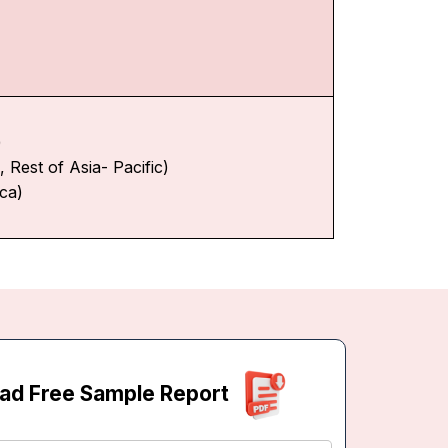
)
 Rest of Asia- Pacific)
ica)
ad Free Sample Report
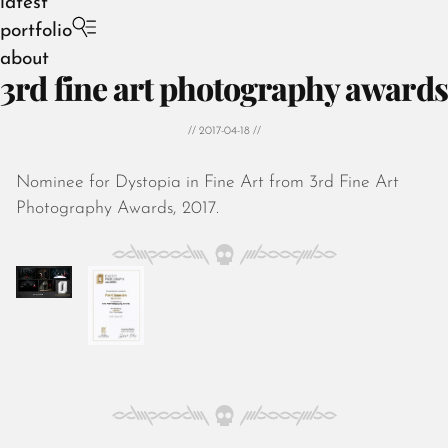
latest
portfolio
about
3rd fine art photography awards
// 2017-04-18 //
Nominee for Dystopia in Fine Art from 3rd Fine Art
August 2026
Photography Awards, 2017.
July 2026
June 2026
May 2026
April 2026
March 2026
February 2026
January 2026
December 2025
November 2025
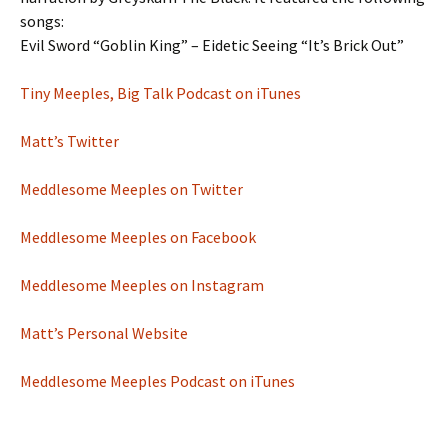
songs:
Evil Sword “Goblin King” – Eidetic Seeing “It’s Brick Out”
Tiny Meeples, Big Talk Podcast on iTunes
Matt’s Twitter
Meddlesome Meeples on Twitter
Meddlesome Meeples on Facebook
Meddlesome Meeples on Instagram
Matt’s Personal Website
Meddlesome Meeples Podcast on iTunes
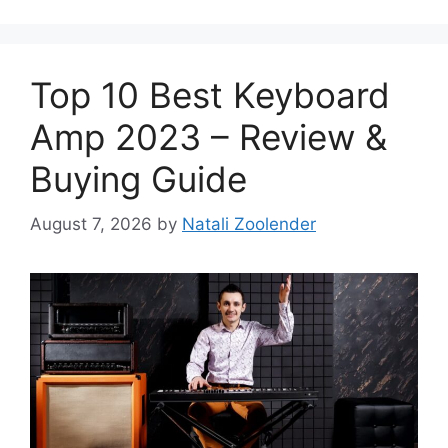
Top 10 Best Keyboard
Amp 2023 – Review &
Buying Guide
August 7, 2026
by
Natali Zoolender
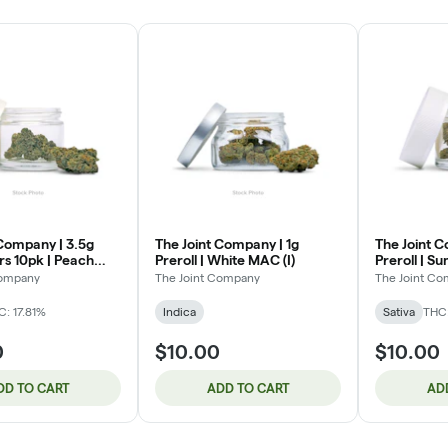
 Company | 3.5g
The Joint Company | 1g
The Joint C
s 10pk | Peach
Preroll | White MAC (I)
Preroll | S
)
Company
The Joint Company
The Joint C
C: 17.81%
Indica
Sativa
THC
0
$10.00
$10.00
DD TO CART
ADD TO CART
AD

• • • • • • •

Instructions for the task:
The answer must consist of each line from the data that includes the string "Company".

Response box:
 Company | 3.5g
The Joint Company | 1g
Company
The Joint Company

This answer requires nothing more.